Fig. 2(b) shows the FTIR spectra of different samples. For pure HAp, the absorption bands at 602, 962, 1030, and 1097 cm⁻¹ are attributed to the PO₄³⁻ stretching vibrations. The broad bands at 3429 cm⁻¹ are due to adsorbed water. The peaks at 1597 and 1420 cm⁻¹ are ascribed to COO⁻ in PASP, which was added during the preparation of HAp hollow microspheres. For pure CS, the broad bands at 3370 cm⁻¹ are attributed to the N–H stretching vibration of NH₂ group, and the bands around 1655 and 1588 cm⁻¹ are assigned to amide I (C]O) and amide II (N–H) [7], respectively. The bands at 1155, 1069, and 1029 cm⁻¹ are assigned to the C–O stretching vibrations of C–O–C linkage [6]. With the increase of the content of HAp, the characteristic peaks of CS weaken gradually.

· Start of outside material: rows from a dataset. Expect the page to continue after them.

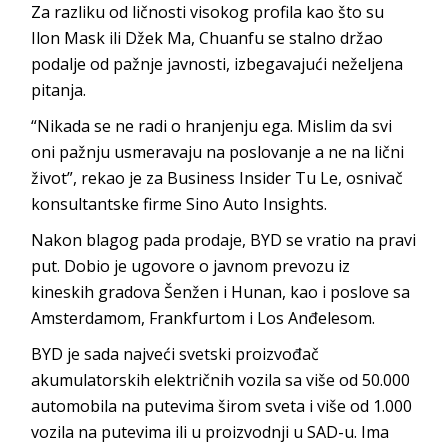
Za razliku od ličnosti visokog profila kao što su
Ilon Mask ili Džek Ma, Chuanfu se stalno držao
podalje od pažnje javnosti, izbegavajući neželjena
pitanja.
“Nikada se ne radi o hranjenju ega. Mislim da svi
oni pažnju usmeravaju na poslovanje a ne na lični
život”, rekao je za Business Insider Tu Le, osnivač
konsultantske firme Sino Auto Insights.
Nakon blagog pada prodaje, BYD se vratio na pravi
put. Dobio je ugovore o javnom prevozu iz
kineskih gradova Šenžen i Hunan, kao i poslove sa
Amsterdamom, Frankfurtom i Los Anđelesom.
BYD je sada najveći svetski proizvođač
akumulatorskih električnih vozila sa više od 50.000
automobila na putevima širom sveta i više od 1.000
vozila na putevima ili u proizvodnji u SAD-u. Ima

3.3. Porosity and swelling ratio of the scaffolds

The porosity of the scaffold plays an important role in bone formation, and high porosity is usually beneficial for cell ingrowth and survival. The porosity of the CS and HAp/CS scaffolds were measured by the liquid replacement method, as shown in Fig. 3(a). The porosity of pure CS, 1% HAp/CS, 2% HAp/CS, 3% HAp/CS and 4% HAp/CS scaffolds is 85.4%, 86.9%, 88.6%, 89.8%, and 91.3%, respectively. Although the concentration of HAp has little effect on the porosity of the scaffold. It can be seen that the porosity of the scaffold slightly increases with the increase of HAp content. The porosity of the 4% HAp/CS composite scaffold is as high as above 90%.

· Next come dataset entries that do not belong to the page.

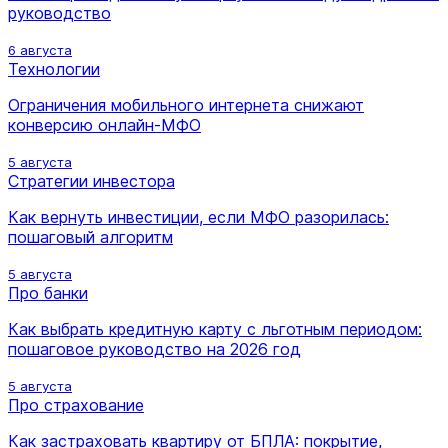
руководство
6 августа
Технологии
Ограничения мобильного интернета снижают
конверсию онлайн-МФО
5 августа
Стратегии инвестора
Как вернуть инвестиции, если МФО разорилась:
пошаговый алгоритм
5 августа
Про банки
Как выбрать кредитную карту с льготным периодом:
пошаговое руководство на 2026 год
5 августа
Про страхование
Как застраховать квартиру от БПЛА: покрытие,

Fig. 3 — (a) Porosity and (b) swelling ratio of the different scaffolds.

When the scaffolds are implanted into a bone defect location, they can absorb cell growth nutrients from the body fluids and swell. Therefore, the swelling property is a key feature of the scaffolds, which can affect the shape, mechanical stability, and the efficiency of substance metabolism of the scaffolds [6,41]. The swelling behavior of different scaffolds was examined by soaking them in PBS for 24, 48, and 72 h, respectively. Fig. 3(b) shows the swelling ratio of different scaffolds. Overall, each of scaffolds displays good swelling property, which can be attributed to their hydrophilicity and microporous structure. Compared with the pure CS, all the HAp/CS composite scaffolds show decreased swelling ratio. The higher the content of HAp, the lower the swelling ratio of the scaffold. In addition, the swelling of all the scaffolds reached equilibrium after incubation in PBS for about 24 h.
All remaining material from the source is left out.